**WORK TO BE COMPLETED:** Down to the last line, write out the entries below exactly and omit all pictures.
*****
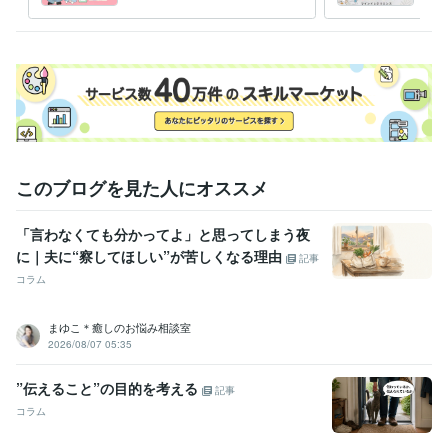
存の彼の心理がわかります
認心
英文法メルマガ発行者
1999年3月 ~ 2007年2月
受賞歴
自己肯定感　高めるための５つのステップ
自分を変えるための教科
書
資格・検定
公認心理師
取得年 : 2020年
社会福祉士
取得年 : 2018年
2級FP技能士
取得年 : 2005年
このブログを見た人にオススメ
ビジネス・クリエイティブツール
「言わなくても分かってよ」と思ってしまう夜
WordPress:2年
Excel:25年
PowerPoint:25年
Word:25年
ChatGPT:1年
に｜夫に“察してほしい”が苦しくなる理由
Canva:3年
GarageBand:3年
記事
コラム
得意分野
悩み相談・カウンセリング
不安を癒し、感情をコントロールする方
まゆこ＊癒しのお悩み相談室
法 
HSP・HSS型HSPの方向けお悩み相談
夫婦関係についてのカウ
2026/08/07 05:35
ンセリング
男性心理・女性心理をわかりやすく解説
恋愛についての
ノウハウ
性についてのお悩み相談
職場の人間関係に関するお悩み相
”伝えること”の目的を考える
記事
談
１０代の子を持つ親の心理学
大人の発達障害に関するカウンセリ
コラム
ング
こころを整える心理・栄養セミナー
人間関係
恋愛
カウンセリング
夫婦関係
hsp
悩み相談
不安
*****
**YOUR SOLUTION:**
存の彼の心理がわかります
認心
英文法メルマガ発行者
1999年3月 ~ 2007年2月
受賞歴
自己肯定感　高めるための５つのステップ
自分を変えるための教科
書
資格・検定
公認心理師
取得年 : 2020年
社会福祉士
取得年 : 2018年
2級FP技能士
取得年 : 2005年
このブログを見た人にオススメ
ビジネス・クリエイティブツール
「言わなくても分かってよ」と思ってしまう夜
WordPress:2年
Excel:25年
PowerPoint:25年
Word:25年
ChatGPT:1年
に｜夫に“察してほしい”が苦しくなる理由
Canva:3年
GarageBand:3年
記事
コラム
得意分野
悩み相談・カウンセリング
不安を癒し、感情をコントロールする方
まゆこ＊癒しのお悩み相談室
法 
HSP・HSS型HSPの方向けお悩み相談
夫婦関係についてのカウ
2026/08/07 05:35
ンセリング
男性心理・女性心理をわかりやすく解説
恋愛についての
ノウハウ
性についてのお悩み相談
職場の人間関係に関するお悩み相
”伝えること”の目的を考える
記事
談
１０代の子を持つ親の心理学
大人の発達障害に関するカウンセリ
コラム
ング
こころを整える心理・栄養セミナー
人間関係
恋愛
カウンセリング
夫婦関係
hsp
悩み相談
不安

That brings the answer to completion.